でもアステナが押し付けたスキルのせいだと思うと納得で言い返せない。
「ねぇアルテナ? 私にも魔法って使えるの?」
「魔法?」
魔法を感じる事もできるし見る事もできる。
魔道具も扱えた。
なら自分で使う事もできるのではと思い、私はアルテナに尋ねた。
「普通は魔法関連のスキルを持ってなきゃ出来ないはずだけど、あんたなら使えるかもしれないわね」
「なら使い方を教えてくれない?」
「だったら『教えて下さいアルテナ様』ってしっかりお願いして貰わないと」
「じゃあいいわ、自分でどうにかするから」
「ちょ、ちょっと待ちなさいよ!」
最初から素直に教えてくれたらいいのに。
アルテナの話を聞くと魔法には火・水・風・土・雷・光・闇の7属性が存在して、本人が持つスキルによって使える属性が決まると言う。
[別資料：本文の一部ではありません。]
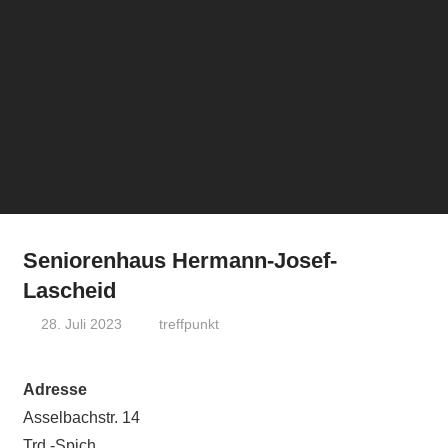
Seniorenhaus Hermann-Josef-
Lascheid
28. Juli 2023
treffpunkt
Adresse
Asselbachstr. 14
Trd.-Spich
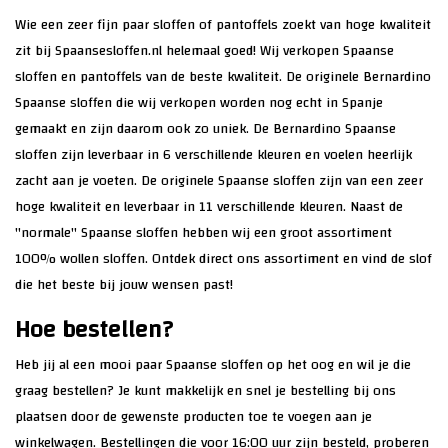
Wie een zeer fijn paar sloffen of pantoffels zoekt van hoge kwaliteit
zit bij Spaansesloffen.nl helemaal goed! Wij verkopen
Spaanse
sloffen
en
pantoffels
van de beste kwaliteit. De originele
Bernardino
Spaanse sloffen
die wij verkopen worden nog echt in Spanje
gemaakt en zijn daarom ook zo uniek. De Bernardino Spaanse
sloffen zijn leverbaar in 6 verschillende kleuren en voelen heerlijk
zacht aan je voeten. De
originele Spaanse sloffen
zijn van een zeer
hoge kwaliteit en leverbaar in 11 verschillende kleuren. Naast de
"normale" Spaanse sloffen hebben wij een groot assortiment
100% wollen sloffen
. Ontdek direct ons assortiment en vind de slof
die het beste bij jouw wensen past!
Hoe bestellen?
Heb jij al een mooi paar Spaanse sloffen op het oog en wil je die
graag bestellen? Je kunt makkelijk en snel je bestelling bij ons
plaatsen door de gewenste producten toe te voegen aan je
winkelwagen. Bestellingen die voor 16:00 uur zijn besteld, proberen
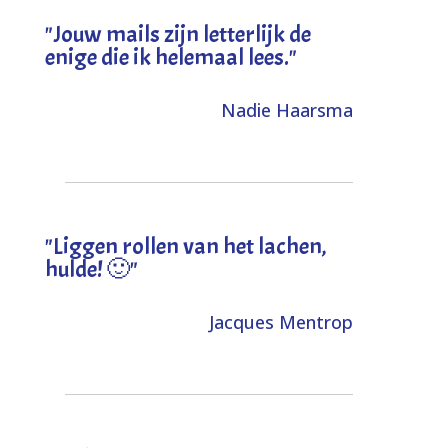
"Jouw mails zijn letterlijk de
enige die ik helemaal lees."
Nadie Haarsma
"L
iggen rollen van het lachen,
hulde! 🙂
"
Jacques Mentrop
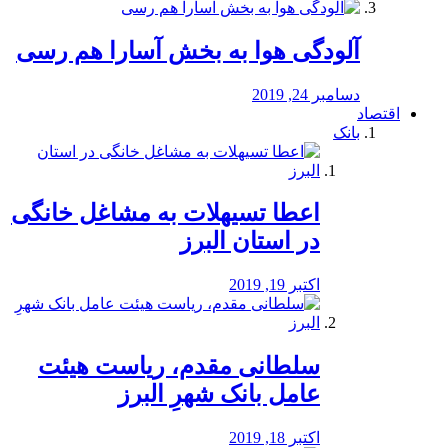
آلودگی هوا به بخش آسارا هم رسی
دسامبر 24, 2019
اقتصاد
بانک
️اعطا تسیهلات به مشاغل خانگی
در استان البرز
اکتبر 19, 2019
سلطانی مقدم، ریاست هیئت
عامل بانک شهرِ البرز
اکتبر 18, 2019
逆に魔法関連のスキルがないと、自分で使うのは無理らしい。
発動には自身の魔力が必要で、イメージすれば発動できるとの事だ。
まとめるとこんなところだろう。
うん、テンプレの様な仕組みでわかりやすい。
「つまりアルテナは炎と闇属性の魔法をイメージすれば使えるのね」
「そうよ、こんな感じね」
アルテナは手のひらから、炎の玉を出して見せる。その顔はなぜか得意げだ。
「どう? 分かった?」
「ちょっと、建物の中で火はやめなさいよ」
「え? ああ、そうね」
注意されたアルテナは、すぐに火を消す。
全く、燃え移ったらどうする気なのか……。
「とにかくこんな感じよ。さあやってみなさい」
「ええ、こうかしら……」
私は体内の魔力を意識し魔法に挑戦する。
属性はよくわからないので、とりあえず水の玉をイメージした。
すると……。
「……出来た!」
手のひらから、水の玉が出現した。
形は綺麗に球体をしている。
「あんたやっぱすごいわね、まさか一回で出来るなんて」
「ええ、自分でも驚いたわ……うっ」
急な頭痛と吐き気が襲い、私はベッドに倒れた。
「え? ちょっとどうしたのよ?」
「わからないわ……急に体調が悪くなって……」
「……もしかしてあんた、今ので魔力を使い切ったんじゃないの?」
「え……?」
アルテナによれば、魔力を使い切ると、魔力欠乏症という状態になり、しばらくの間体調を崩すそうだ。
これもラノベでよくある設定ではあるけれど……。
「私の魔力……少なすぎない?」
「あんた、やっぱ貧弱ね」
「うるさい……あ、もうダメ……」
私はそのまま気を失った。
まさか魔法でも自力の無さが響くなんて……。
この時はそう思っていた。私があることに気づくまでは……。